Raman spectra and conformational properties of ribosomes during various stages of disassembly

Abstract

Raman spectra were obtained on aqueous solutions of ribosomes, ribosomal subunits, ribosomal proteins and rRNA extracted from both rat liver (RL) and Escherichia coli cells. The species examined from RL ribosomes are total ribosomes (80 S), large subunits (60 S), small subunits (40 S), EDTA-treated ribosomes, total rRNA, 28S RNA, 18S RNA, total protein, RNP particles from 80S ribosomes and RNP particles from 60S subunits. The species examined from E. coli ribosomes are total ribosomes (70 S), large subunits (50 S), small subunits (30 S), mixtures of 50S and 30S subunits, total rRNA, 23S RNA and 16S RNA. All rRNA molecules are shown by Raman spectroscopy to contain highly ordered secondary structures in which the backbone conformations are predominantly of the A-helix type. The present Raman spectra do not contain sufficient detail to reach firm conclusions about the conformations of ribosomal proteins or their mutual interactions. RNA molecules within ribosomal particles remain highly ordered during various stages of ribosome disassembly, and their conformations are generally invariant to perturbations of ribosome structure, including dissociation into subunits, EDTA treatment, and partial deproteinization in a CsCl density gradient.
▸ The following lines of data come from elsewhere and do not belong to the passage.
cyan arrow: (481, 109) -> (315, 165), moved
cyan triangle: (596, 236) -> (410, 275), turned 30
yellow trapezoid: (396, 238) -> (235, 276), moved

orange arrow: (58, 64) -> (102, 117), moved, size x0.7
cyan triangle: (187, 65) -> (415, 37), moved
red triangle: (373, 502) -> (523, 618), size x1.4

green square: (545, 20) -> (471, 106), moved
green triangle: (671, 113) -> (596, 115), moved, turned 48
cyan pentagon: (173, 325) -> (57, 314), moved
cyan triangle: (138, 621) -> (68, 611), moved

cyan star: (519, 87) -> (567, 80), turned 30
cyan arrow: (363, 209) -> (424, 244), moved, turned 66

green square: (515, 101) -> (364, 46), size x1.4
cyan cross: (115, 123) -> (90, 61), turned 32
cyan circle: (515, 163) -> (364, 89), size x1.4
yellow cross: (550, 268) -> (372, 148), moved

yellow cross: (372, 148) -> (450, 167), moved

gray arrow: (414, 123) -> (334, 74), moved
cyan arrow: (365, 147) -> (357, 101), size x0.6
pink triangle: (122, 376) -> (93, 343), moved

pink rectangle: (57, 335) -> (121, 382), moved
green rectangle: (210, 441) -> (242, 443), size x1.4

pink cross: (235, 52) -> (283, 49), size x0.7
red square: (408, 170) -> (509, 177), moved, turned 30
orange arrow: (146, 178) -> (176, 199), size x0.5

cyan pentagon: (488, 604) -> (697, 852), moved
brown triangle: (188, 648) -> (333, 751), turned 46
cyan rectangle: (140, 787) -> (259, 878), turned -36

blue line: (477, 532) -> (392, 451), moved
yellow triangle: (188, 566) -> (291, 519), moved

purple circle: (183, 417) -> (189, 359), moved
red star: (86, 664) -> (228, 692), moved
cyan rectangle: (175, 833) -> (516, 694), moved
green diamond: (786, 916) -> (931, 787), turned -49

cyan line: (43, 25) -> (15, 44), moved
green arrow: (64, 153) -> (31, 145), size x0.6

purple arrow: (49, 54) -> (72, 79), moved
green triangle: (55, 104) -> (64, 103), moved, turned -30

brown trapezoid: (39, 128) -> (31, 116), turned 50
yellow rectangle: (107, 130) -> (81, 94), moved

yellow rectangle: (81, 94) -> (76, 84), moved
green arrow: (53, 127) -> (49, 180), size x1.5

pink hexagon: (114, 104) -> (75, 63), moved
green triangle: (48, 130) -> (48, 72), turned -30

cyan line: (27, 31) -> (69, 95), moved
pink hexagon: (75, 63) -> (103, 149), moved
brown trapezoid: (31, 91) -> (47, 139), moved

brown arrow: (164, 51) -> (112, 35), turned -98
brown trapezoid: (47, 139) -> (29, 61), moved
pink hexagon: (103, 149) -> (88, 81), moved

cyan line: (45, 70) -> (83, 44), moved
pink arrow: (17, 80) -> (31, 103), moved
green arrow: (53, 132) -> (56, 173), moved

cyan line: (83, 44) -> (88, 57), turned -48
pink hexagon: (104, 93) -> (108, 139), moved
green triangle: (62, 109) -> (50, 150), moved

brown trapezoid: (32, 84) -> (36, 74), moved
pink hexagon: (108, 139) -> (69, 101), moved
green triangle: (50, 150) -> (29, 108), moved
When total protein extraction is carried out on ribosomes and subunits, small but significant changes in rRNA secondary structure are detected. The kind and magnitude of secondary structural change are different for different ribosomal particles. The Raman spectra of the ribosomes are compared also with spectra of a model ribonucleoprotein, the complex formed by poly(riboadenylic acid) and poly(L-arginine).